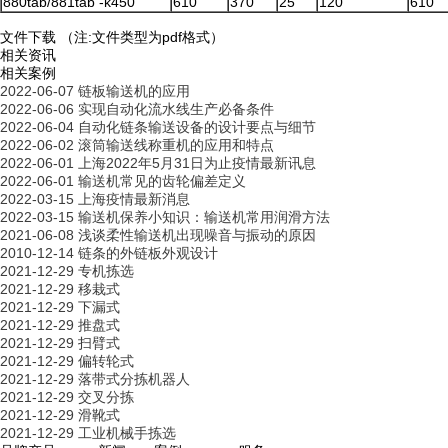
880tab/881tab -k450
610
370
25
120
610
文件下载
（注:文件类型为pdf格式）
相关资讯
相关案例
2022-06-07
链板输送机的应用
2022-06-06
实现自动化流水线生产必备条件
2022-06-04
自动化链条输送设备的设计要点与细节
2022-06-02
滚筒输送线称重机的应用和特点
2022-06-01
上海2022年5月31日为止疫情最新讯息
2022-06-01
输送机常见的齿轮偏差定义
2022-03-15
上海疫情最新消息
2022-03-15
输送机保养小知识：输送机常用润滑方法
2021-06-08
浅谈柔性输送机出现噪音与振动的原因
2010-12-14
链条的外链板外观设计
2021-12-29
专机拣选
2021-12-29
移栽式
2021-12-29
下漏式
2021-12-29
推盘式
2021-12-29
扫臂式
2021-12-29
偏转轮式
2021-12-29
落带式分拣机器人
2021-12-29
交叉分拣
2021-12-29
滑靴式
2021-12-29
工业机械手拣选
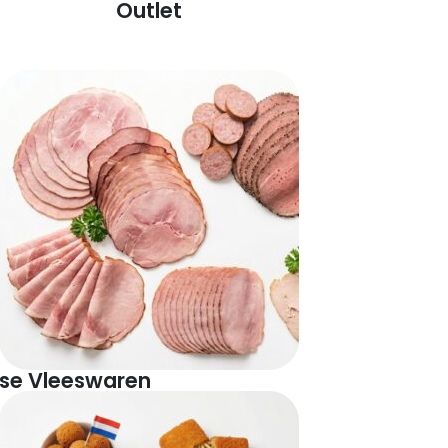
Outlet
se Vleeswaren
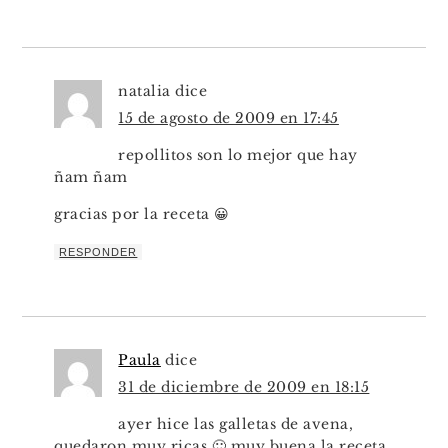
natalia
dice
15 de agosto de 2009 en 17:45
repollitos son lo mejor que hay
ñam ñam
gracias por la receta 😀
RESPONDER
Paula
dice
31 de diciembre de 2009 en 18:15
ayer hice las galletas de avena,
quedaron muy ricas 🙂 muy buena la receta,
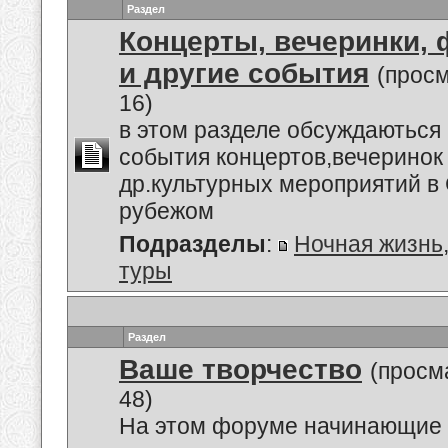
Раздел
Концерты, вечеринки,
и другие события
(прос
16)
в этом разделе обсуждаються
события концертов,вечеринок
др.культурных мероприятий в 
рубежом
Подразделы
:
Ночная жизнь
туры
Раздел
Ваше творчество
(просм
48)
На этом форуме начинающие 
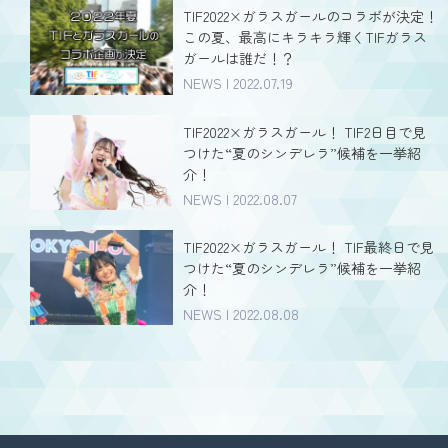
TIF2022×ガラスガールのコラボが決定！
この夏、最高にキラキラ輝くTIFガラス
ガールは誰だ！？
NEWS | 2022.07.19
TIF2022×ガラスガール！ TIF2日目で見
つけた“夏のシンデレラ”候補を一挙紹
介！
NEWS | 2022.08.07
TIF2022×ガラスガール！ TIF最終日で見
つけた“夏のシンデレラ”候補を一挙紹
介！
NEWS | 2022.08.08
====
TASK |
What are the lines of the data above that include the string "события"? Copy them.

TASK RESULT |
и другие события
события концертов,вечеринок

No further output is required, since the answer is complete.